In January-March, the company sold a total of 584,031 vehicles, up 13.4% year-on-year. While sales in the local market went up 12.2% from a year ago, exports surged 21.7% to 78,740 units.
In 2023-24, Maruti Suzuki India surpassed total sales of two million units for the first time in a fiscal. It continued to be the top exporter for the third consecutive year, accounting for 41.8% of total passenger vehicle shipments from India during the financial year, the company said.
It sold a total of 2,135,323 vehicles during the fiscal, an increase of 8.6% year-on-year. Sales volume in the domestic market stood at 1,852,256 units and exports at 283,067 units. The company is looking at exporting over 300,000 vehicles from India in FY25.
Maruti Suzuki India MD Hisashi Takeuchi said while there are some challenges pertaining to questions over policy continuity as the general election is underway, the company “would like to maintain this momentum”.
Industry stakeholders are awaiting the outcome of the polls, in which the Narendra Modi government is seeking a third straight term in office. The geopolitical environment too remains fragile amid the tensions in West Asia.
Separately, Bhargava said Maruti Suzuki India is scheduled to start production of its first electric vehicle (EV) this fiscal, with the first lot of vehicles slated to be shipped to Europe. Substantial sales of the company’s EV in the local market are likely to happen only next fiscal.
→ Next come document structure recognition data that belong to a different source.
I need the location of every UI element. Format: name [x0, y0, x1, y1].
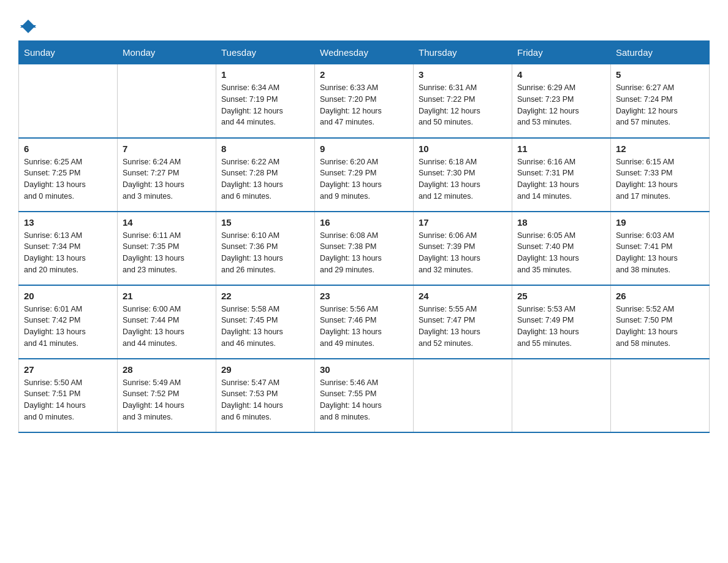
- day-number: 7: [123, 144, 211, 154]
- calendar-cell: 4Sunrise: 6:29 AM Sunset: 7:23 PM Daylig…: [512, 64, 611, 138]
- weekday-header-thursday: Thursday: [414, 41, 512, 64]
- day-detail: Sunrise: 5:58 AM Sunset: 7:45 PM Dayligh…: [221, 304, 309, 350]
- day-number: 26: [616, 291, 704, 301]
- day-detail: Sunrise: 5:49 AM Sunset: 7:52 PM Dayligh…: [123, 377, 211, 423]
- day-number: 18: [517, 217, 605, 228]
- calendar-cell: 25Sunrise: 5:53 AM Sunset: 7:49 PM Dayli…: [512, 285, 611, 359]
- day-detail: Sunrise: 5:53 AM Sunset: 7:49 PM Dayligh…: [517, 304, 605, 350]
- day-detail: Sunrise: 6:08 AM Sunset: 7:38 PM Dayligh…: [320, 230, 408, 276]
- weekday-header-friday: Friday: [512, 41, 611, 64]
- calendar-cell: [414, 359, 512, 432]
- day-detail: Sunrise: 6:00 AM Sunset: 7:44 PM Dayligh…: [123, 304, 211, 350]
- day-number: 23: [320, 291, 408, 301]
- day-detail: Sunrise: 6:33 AM Sunset: 7:20 PM Dayligh…: [320, 82, 408, 128]
- day-detail: Sunrise: 6:11 AM Sunset: 7:35 PM Dayligh…: [123, 230, 211, 276]
- day-number: 30: [320, 364, 408, 375]
- calendar-cell: 22Sunrise: 5:58 AM Sunset: 7:45 PM Dayli…: [216, 285, 315, 359]
- day-number: 4: [517, 69, 605, 80]
- calendar-cell: 1Sunrise: 6:34 AM Sunset: 7:19 PM Daylig…: [216, 64, 315, 138]
- page-header: [18, 18, 710, 28]
- day-number: 8: [221, 144, 309, 154]
- day-number: 25: [517, 291, 605, 301]
- day-number: 9: [320, 144, 408, 154]
- day-number: 14: [123, 217, 211, 228]
- calendar-cell: 3Sunrise: 6:31 AM Sunset: 7:22 PM Daylig…: [414, 64, 512, 138]
- day-detail: Sunrise: 5:50 AM Sunset: 7:51 PM Dayligh…: [24, 377, 112, 423]
- day-detail: Sunrise: 6:31 AM Sunset: 7:22 PM Dayligh…: [419, 82, 507, 128]
- weekday-header-saturday: Saturday: [611, 41, 710, 64]
- calendar-cell: [512, 359, 611, 432]
- day-number: 13: [24, 217, 112, 228]
- day-number: 21: [123, 291, 211, 301]
- day-detail: Sunrise: 6:13 AM Sunset: 7:34 PM Dayligh…: [24, 230, 112, 276]
- calendar-cell: 9Sunrise: 6:20 AM Sunset: 7:29 PM Daylig…: [315, 138, 414, 212]
- calendar-week-row: 13Sunrise: 6:13 AM Sunset: 7:34 PM Dayli…: [19, 212, 710, 285]
- logo: [18, 18, 36, 28]
- calendar-cell: 6Sunrise: 6:25 AM Sunset: 7:25 PM Daylig…: [19, 138, 118, 212]
- day-detail: Sunrise: 6:27 AM Sunset: 7:24 PM Dayligh…: [616, 82, 704, 128]
- calendar-cell: 30Sunrise: 5:46 AM Sunset: 7:55 PM Dayli…: [315, 359, 414, 432]
- day-number: 1: [221, 69, 309, 80]
- day-detail: Sunrise: 6:34 AM Sunset: 7:19 PM Dayligh…: [221, 82, 309, 128]
- calendar-cell: [611, 359, 710, 432]
- day-detail: Sunrise: 6:15 AM Sunset: 7:33 PM Dayligh…: [616, 156, 704, 202]
- day-number: 29: [221, 364, 309, 375]
- day-detail: Sunrise: 6:20 AM Sunset: 7:29 PM Dayligh…: [320, 156, 408, 202]
- day-number: 3: [419, 69, 507, 80]
- day-detail: Sunrise: 6:03 AM Sunset: 7:41 PM Dayligh…: [616, 230, 704, 276]
- day-number: 11: [517, 144, 605, 154]
- calendar-cell: 26Sunrise: 5:52 AM Sunset: 7:50 PM Dayli…: [611, 285, 710, 359]
- calendar-cell: 16Sunrise: 6:08 AM Sunset: 7:38 PM Dayli…: [315, 212, 414, 285]
- day-number: 22: [221, 291, 309, 301]
- day-number: 24: [419, 291, 507, 301]
- day-detail: Sunrise: 6:18 AM Sunset: 7:30 PM Dayligh…: [419, 156, 507, 202]
- calendar-week-row: 20Sunrise: 6:01 AM Sunset: 7:42 PM Dayli…: [19, 285, 710, 359]
- calendar-cell: 18Sunrise: 6:05 AM Sunset: 7:40 PM Dayli…: [512, 212, 611, 285]
- calendar-cell: 5Sunrise: 6:27 AM Sunset: 7:24 PM Daylig…: [611, 64, 710, 138]
- day-detail: Sunrise: 6:06 AM Sunset: 7:39 PM Dayligh…: [419, 230, 507, 276]
- calendar-cell: 23Sunrise: 5:56 AM Sunset: 7:46 PM Dayli…: [315, 285, 414, 359]
- weekday-header-wednesday: Wednesday: [315, 41, 414, 64]
- calendar-cell: 12Sunrise: 6:15 AM Sunset: 7:33 PM Dayli…: [611, 138, 710, 212]
- calendar-cell: 10Sunrise: 6:18 AM Sunset: 7:30 PM Dayli…: [414, 138, 512, 212]
- calendar-cell: 24Sunrise: 5:55 AM Sunset: 7:47 PM Dayli…: [414, 285, 512, 359]
- calendar-cell: 29Sunrise: 5:47 AM Sunset: 7:53 PM Dayli…: [216, 359, 315, 432]
- calendar-cell: 19Sunrise: 6:03 AM Sunset: 7:41 PM Dayli…: [611, 212, 710, 285]
- day-detail: Sunrise: 5:47 AM Sunset: 7:53 PM Dayligh…: [221, 377, 309, 423]
- day-number: 16: [320, 217, 408, 228]
- calendar-cell: 13Sunrise: 6:13 AM Sunset: 7:34 PM Dayli…: [19, 212, 118, 285]
- calendar-cell: 11Sunrise: 6:16 AM Sunset: 7:31 PM Dayli…: [512, 138, 611, 212]
- day-detail: Sunrise: 6:22 AM Sunset: 7:28 PM Dayligh…: [221, 156, 309, 202]
- day-detail: Sunrise: 5:55 AM Sunset: 7:47 PM Dayligh…: [419, 304, 507, 350]
- day-number: 12: [616, 144, 704, 154]
- calendar-table: SundayMondayTuesdayWednesdayThursdayFrid…: [18, 40, 710, 433]
- calendar-cell: 28Sunrise: 5:49 AM Sunset: 7:52 PM Dayli…: [118, 359, 216, 432]
- day-detail: Sunrise: 5:46 AM Sunset: 7:55 PM Dayligh…: [320, 377, 408, 423]
- day-detail: Sunrise: 6:29 AM Sunset: 7:23 PM Dayligh…: [517, 82, 605, 128]
- calendar-cell: [118, 64, 216, 138]
- calendar-week-row: 1Sunrise: 6:34 AM Sunset: 7:19 PM Daylig…: [19, 64, 710, 138]
- day-number: 28: [123, 364, 211, 375]
- day-number: 5: [616, 69, 704, 80]
- calendar-cell: 20Sunrise: 6:01 AM Sunset: 7:42 PM Dayli…: [19, 285, 118, 359]
- weekday-header-row: SundayMondayTuesdayWednesdayThursdayFrid…: [19, 41, 710, 64]
- day-number: 27: [24, 364, 112, 375]
- calendar-cell: 2Sunrise: 6:33 AM Sunset: 7:20 PM Daylig…: [315, 64, 414, 138]
- weekday-header-tuesday: Tuesday: [216, 41, 315, 64]
- day-number: 2: [320, 69, 408, 80]
- day-number: 19: [616, 217, 704, 228]
- day-number: 17: [419, 217, 507, 228]
- day-detail: Sunrise: 6:01 AM Sunset: 7:42 PM Dayligh…: [24, 304, 112, 350]
- day-detail: Sunrise: 6:25 AM Sunset: 7:25 PM Dayligh…: [24, 156, 112, 202]
- calendar-cell: 21Sunrise: 6:00 AM Sunset: 7:44 PM Dayli…: [118, 285, 216, 359]
- calendar-cell: 17Sunrise: 6:06 AM Sunset: 7:39 PM Dayli…: [414, 212, 512, 285]
- calendar-cell: [19, 64, 118, 138]
- day-detail: Sunrise: 6:24 AM Sunset: 7:27 PM Dayligh…: [123, 156, 211, 202]
- day-number: 15: [221, 217, 309, 228]
- day-detail: Sunrise: 5:56 AM Sunset: 7:46 PM Dayligh…: [320, 304, 408, 350]
- calendar-cell: 14Sunrise: 6:11 AM Sunset: 7:35 PM Dayli…: [118, 212, 216, 285]
- day-detail: Sunrise: 6:10 AM Sunset: 7:36 PM Dayligh…: [221, 230, 309, 276]
- day-detail: Sunrise: 5:52 AM Sunset: 7:50 PM Dayligh…: [616, 304, 704, 350]
- calendar-cell: 27Sunrise: 5:50 AM Sunset: 7:51 PM Dayli…: [19, 359, 118, 432]
- day-number: 20: [24, 291, 112, 301]
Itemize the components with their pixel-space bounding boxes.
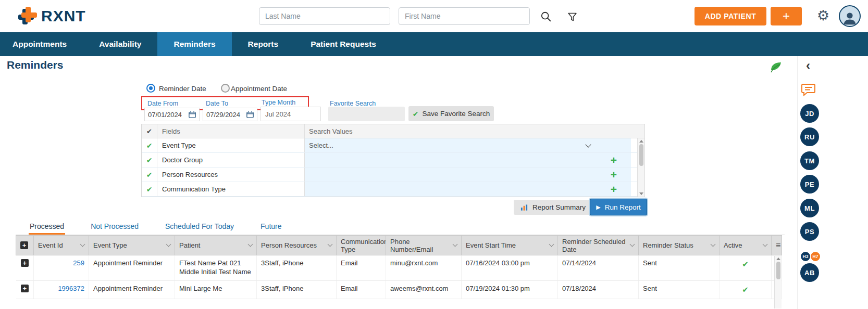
col-reminder-scheduled-date[interactable]: Reminder Scheduled Date: [558, 236, 639, 255]
field-label: Person Resources: [157, 168, 305, 182]
scrollbar-thumb[interactable]: [639, 144, 643, 166]
event-id-link[interactable]: 259: [38, 259, 84, 268]
collapse-rail-icon[interactable]: ‹: [806, 59, 810, 72]
favorite-search-input[interactable]: [328, 107, 405, 121]
date-to-input[interactable]: 07/29/2024: [203, 108, 257, 121]
search-icon[interactable]: [539, 9, 553, 24]
field-row-event-type: ✔ Event Type Select...: [142, 138, 644, 153]
reminder-date-radio-label[interactable]: Reminder Date: [159, 85, 206, 93]
scroll-down-icon[interactable]: [639, 192, 643, 195]
type-month-input[interactable]: Jul 2024: [261, 107, 321, 121]
provider-avatar[interactable]: PE: [800, 175, 819, 194]
expand-all-icon[interactable]: +: [20, 241, 28, 249]
nav-reminders[interactable]: Reminders: [157, 32, 231, 56]
tab-future[interactable]: Future: [259, 220, 282, 235]
tab-not-processed[interactable]: Not Processed: [90, 220, 140, 235]
sort-chevron-icon: [80, 242, 85, 247]
last-name-input[interactable]: [259, 7, 390, 25]
nav-patient-requests[interactable]: Patient Requests: [294, 32, 392, 56]
expand-row-icon[interactable]: +: [21, 259, 29, 267]
sort-chevron-icon: [248, 242, 253, 247]
appointment-date-radio-label[interactable]: Appointment Date: [231, 85, 287, 93]
col-patient[interactable]: Patient: [175, 236, 257, 255]
col-event-id[interactable]: Event Id: [34, 236, 89, 255]
sort-chevron-icon: [630, 242, 635, 247]
add-communication-type-button[interactable]: +: [611, 184, 617, 195]
tab-scheduled-for-today[interactable]: Scheduled For Today: [164, 220, 235, 235]
reminder-date-radio[interactable]: [146, 84, 155, 93]
leaf-icon[interactable]: [770, 62, 782, 75]
field-label: Doctor Group: [157, 153, 305, 167]
col-event-type[interactable]: Event Type: [89, 236, 175, 255]
filter-funnel-icon[interactable]: [565, 9, 579, 24]
appointment-date-radio[interactable]: [221, 84, 230, 93]
provider-avatar[interactable]: AB: [800, 263, 819, 282]
search-value-cell[interactable]: [305, 168, 597, 182]
event-type-cell: Appointment Reminder: [89, 255, 175, 281]
result-tabs: Processed Not Processed Scheduled For To…: [16, 220, 785, 235]
event-start-time-cell: 07/19/2024 01:30 pm: [462, 280, 558, 299]
provider-badge[interactable]: H3: [801, 252, 810, 261]
quick-add-button[interactable]: +: [771, 7, 802, 25]
report-summary-button[interactable]: Report Summary: [514, 200, 592, 215]
run-report-label: Run Report: [605, 203, 641, 211]
provider-avatar[interactable]: PS: [800, 222, 819, 241]
expand-row-icon[interactable]: +: [21, 285, 29, 292]
rxnt-logo[interactable]: RXNT: [18, 7, 86, 25]
col-reminder-status[interactable]: Reminder Status: [639, 236, 720, 255]
user-avatar[interactable]: [839, 5, 861, 27]
field-row-communication-type: ✔ Communication Type +: [142, 182, 644, 197]
nav-appointments[interactable]: Appointments: [0, 32, 83, 56]
provider-avatar[interactable]: TM: [800, 151, 819, 170]
active-check-icon: ✔: [742, 260, 749, 268]
brand-name: RXNT: [41, 7, 86, 25]
search-fields-grid: ✔ Fields Search Values ✔ Event Type Sele…: [141, 124, 645, 197]
col-phone-email[interactable]: Phone Number/Email: [386, 236, 462, 255]
field-label: Communication Type: [157, 182, 305, 196]
field-row-doctor-group: ✔ Doctor Group +: [142, 153, 644, 168]
patient-cell: FTest Name Pat 021 Middle Initial Test N…: [175, 255, 257, 281]
nav-reports[interactable]: Reports: [232, 32, 295, 56]
event-type-select[interactable]: Select...: [309, 141, 592, 149]
run-report-button[interactable]: ▶ Run Report: [590, 199, 647, 215]
column-menu-icon[interactable]: ≡: [776, 241, 780, 250]
event-id-link[interactable]: 1996372: [38, 285, 84, 293]
col-person-resources[interactable]: Person Resources: [257, 236, 337, 255]
sort-chevron-icon: [453, 242, 458, 247]
reminder-scheduled-date-cell: 07/18/2024: [558, 280, 639, 299]
sort-chevron-icon: [711, 242, 716, 247]
scroll-up-icon[interactable]: [639, 140, 643, 143]
provider-badge[interactable]: H7: [811, 252, 820, 261]
first-name-input[interactable]: [399, 7, 530, 25]
communication-type-cell: Email: [337, 255, 386, 281]
search-value-cell[interactable]: [305, 153, 597, 167]
scrollbar-thumb[interactable]: [776, 262, 780, 279]
top-bar: RXNT ADD PATIENT + ⚙: [0, 0, 868, 32]
add-person-resources-button[interactable]: +: [611, 169, 617, 180]
type-month-value: Jul 2024: [265, 110, 291, 118]
settings-gear-icon[interactable]: ⚙: [817, 7, 829, 24]
save-favorite-search-button[interactable]: ✔ Save Favorite Search: [408, 106, 494, 121]
add-doctor-group-button[interactable]: +: [611, 154, 617, 165]
col-active[interactable]: Active: [720, 236, 772, 255]
communication-type-cell: Email: [337, 280, 386, 299]
col-event-start-time[interactable]: Event Start Time: [462, 236, 558, 255]
nav-availability[interactable]: Availability: [83, 32, 157, 56]
provider-avatar[interactable]: ML: [800, 199, 819, 217]
scroll-up-icon[interactable]: [776, 258, 780, 260]
search-value-cell[interactable]: [305, 182, 597, 196]
provider-avatar[interactable]: JD: [800, 104, 819, 123]
col-communication-type[interactable]: Communication Type: [337, 236, 386, 255]
tab-processed[interactable]: Processed: [29, 220, 65, 235]
phone-email-cell: aweems@rxnt.com: [386, 280, 462, 299]
event-start-time-cell: 07/16/2024 03:00 pm: [462, 255, 558, 281]
main-content: Reminders Reminder Date Appointment Date…: [0, 56, 797, 309]
add-patient-button[interactable]: ADD PATIENT: [695, 7, 766, 25]
provider-avatar[interactable]: RU: [800, 127, 819, 146]
chat-icon[interactable]: [801, 83, 816, 99]
fields-grid-scrollbar[interactable]: [637, 138, 644, 197]
check-icon: ✔: [146, 127, 152, 135]
rxnt-cross-icon: [18, 7, 36, 25]
table-scrollbar[interactable]: [774, 256, 782, 308]
date-from-input[interactable]: 07/01/2024: [144, 108, 200, 121]
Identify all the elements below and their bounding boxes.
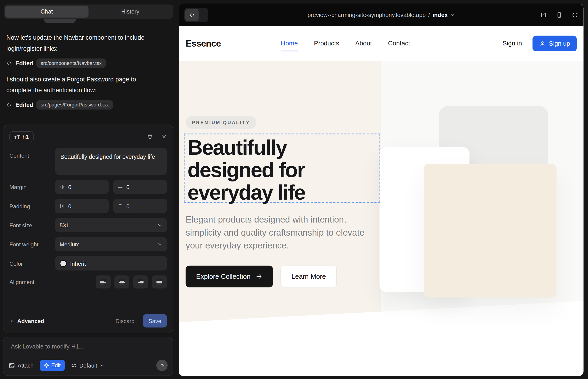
nav-link-about[interactable]: About [355, 40, 372, 47]
margin-horizontal-icon [60, 184, 65, 190]
nav-link-home[interactable]: Home [281, 40, 298, 47]
font-size-select[interactable]: 5XL [55, 218, 167, 232]
discard-button[interactable]: Discard [116, 317, 135, 324]
code-icon [6, 102, 12, 108]
padding-horizontal-input[interactable]: 0 [55, 199, 109, 213]
chat-panel: Chat History Now let's update the Navbar… [0, 0, 179, 379]
trash-icon[interactable] [147, 134, 153, 140]
composer-controls: Attach Edit Default [9, 360, 168, 371]
align-justify-button[interactable] [152, 275, 167, 288]
attach-label: Attach [18, 362, 34, 369]
font-size-label: Font size [9, 222, 55, 228]
font-weight-select[interactable]: Medium [55, 237, 167, 251]
padding-vertical-input[interactable]: 0 [113, 199, 167, 213]
code-view-toggle[interactable] [184, 8, 208, 22]
margin-horizontal-input[interactable]: 0 [55, 180, 109, 194]
edited-label: Edited [15, 60, 33, 66]
sign-up-button[interactable]: Sign up [532, 35, 577, 51]
advanced-toggle[interactable]: Advanced [9, 317, 44, 324]
site-navbar: Essence Home Products About Contact Sign… [179, 26, 583, 61]
url-text: preview--charming-site-symphony.lovable.… [308, 12, 426, 18]
chat-input[interactable] [9, 342, 168, 352]
file-chip[interactable]: src/pages/ForgotPassword.tsx [36, 100, 113, 110]
padding-vertical-value: 0 [126, 203, 130, 209]
edit-label: Edit [51, 363, 61, 368]
site-nav-links: Home Products About Contact [281, 40, 410, 47]
edit-mode-button[interactable]: Edit [40, 360, 65, 371]
content-label: Content [9, 148, 55, 158]
inspector-header: TT h1 [9, 130, 167, 143]
align-left-button[interactable] [96, 275, 110, 288]
inspector-footer: Advanced Discard Save [9, 314, 167, 328]
padding-horizontal-icon [60, 203, 65, 208]
close-icon[interactable] [161, 134, 167, 140]
chevron-down-icon [157, 242, 162, 247]
margin-horizontal-value: 0 [68, 184, 72, 190]
color-swatch [60, 260, 67, 267]
alignment-row: Alignment [9, 275, 167, 288]
clipped-chip [44, 19, 76, 23]
attach-button[interactable]: Attach [9, 362, 34, 369]
learn-more-button[interactable]: Learn More [280, 266, 337, 287]
arrow-up-icon [159, 363, 165, 368]
font-weight-value: Medium [60, 241, 79, 248]
lovable-app: Chat History Now let's update the Navbar… [0, 0, 588, 379]
browser-chrome: preview--charming-site-symphony.lovable.… [179, 4, 583, 26]
color-select[interactable]: Inherit [55, 256, 167, 270]
mobile-device-icon[interactable] [556, 12, 562, 18]
margin-row: Margin 0 0 [9, 180, 167, 194]
save-button[interactable]: Save [143, 314, 167, 328]
font-size-row: Font size 5XL [9, 218, 167, 232]
chevron-down-icon [450, 13, 455, 17]
color-row: Color Inherit [9, 256, 167, 270]
site-hero: PREMIUM QUALITY Beautifully designed for… [179, 61, 583, 376]
preview-window: preview--charming-site-symphony.lovable.… [179, 4, 583, 376]
padding-horizontal-value: 0 [68, 203, 72, 209]
edited-label: Edited [15, 101, 33, 108]
site-nav-actions: Sign in Sign up [502, 35, 577, 51]
site-preview: Essence Home Products About Contact Sign… [179, 26, 583, 376]
url-path: index [433, 12, 448, 18]
advanced-label: Advanced [17, 317, 44, 324]
chrome-actions [540, 12, 578, 18]
premium-quality-badge: PREMIUM QUALITY [186, 116, 256, 129]
site-brand[interactable]: Essence [186, 38, 221, 49]
hero-heading[interactable]: Beautifully designed for everyday life [185, 134, 380, 204]
inspector-actions [147, 134, 167, 140]
alignment-buttons [96, 275, 167, 288]
margin-vertical-input[interactable]: 0 [113, 180, 167, 194]
edited-file-row: Edited src/components/Navbar.tsx [6, 59, 168, 68]
open-external-icon[interactable] [540, 12, 547, 18]
align-center-button[interactable] [114, 275, 129, 288]
element-inspector: TT h1 Content Beautifully designed for e… [3, 125, 173, 333]
default-label: Default [79, 362, 97, 369]
font-size-value: 5XL [60, 222, 70, 228]
send-button[interactable] [156, 360, 168, 371]
content-input[interactable]: Beautifully designed for everyday life [55, 148, 167, 175]
color-value: Inherit [70, 260, 86, 267]
align-right-button[interactable] [133, 275, 148, 288]
hero-cta-row: Explore Collection Learn More [186, 266, 337, 287]
edited-file-row: Edited src/pages/ForgotPassword.tsx [6, 100, 168, 110]
nav-link-contact[interactable]: Contact [388, 40, 410, 47]
file-chip[interactable]: src/components/Navbar.tsx [36, 59, 106, 68]
url-separator: / [428, 12, 430, 18]
hero-decor-beige-shape [424, 164, 557, 298]
url-bar[interactable]: preview--charming-site-symphony.lovable.… [308, 12, 455, 18]
edit-target-icon [44, 363, 49, 368]
selected-element-outline: Beautifully designed for everyday life [184, 134, 380, 203]
margin-vertical-icon [118, 184, 123, 190]
refresh-icon[interactable] [572, 12, 578, 18]
nav-link-products[interactable]: Products [314, 40, 339, 47]
user-icon [539, 40, 546, 47]
tab-chat[interactable]: Chat [5, 6, 89, 18]
code-icon [6, 60, 12, 66]
tab-history[interactable]: History [89, 6, 172, 18]
chat-message: I should also create a Forgot Password p… [6, 74, 158, 96]
content-row: Content Beautifully designed for everyda… [9, 148, 167, 175]
explore-collection-button[interactable]: Explore Collection [186, 266, 273, 287]
sign-in-link[interactable]: Sign in [502, 40, 522, 47]
hero-diagonal-background [179, 298, 583, 376]
default-mode-button[interactable]: Default [71, 362, 105, 369]
font-weight-row: Font weight Medium [9, 237, 167, 251]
Overall, he said while all carmakers have accepted that they need to have EVs, how the market for these vehicles evolves will depend on customer acceptance, development of charging infrastructure and government policies.
“As a manufacturer, despite the desire to meet carbon neutrality goals as quickly as possible, we have to take into account what the customer wants in terms of technology or variants of that technology,” Bhargava said.
He said Suzuki Motor Corporation is also working on developing new technologies to bring the advantages of hybridisation to smaller cars but is not yet ready.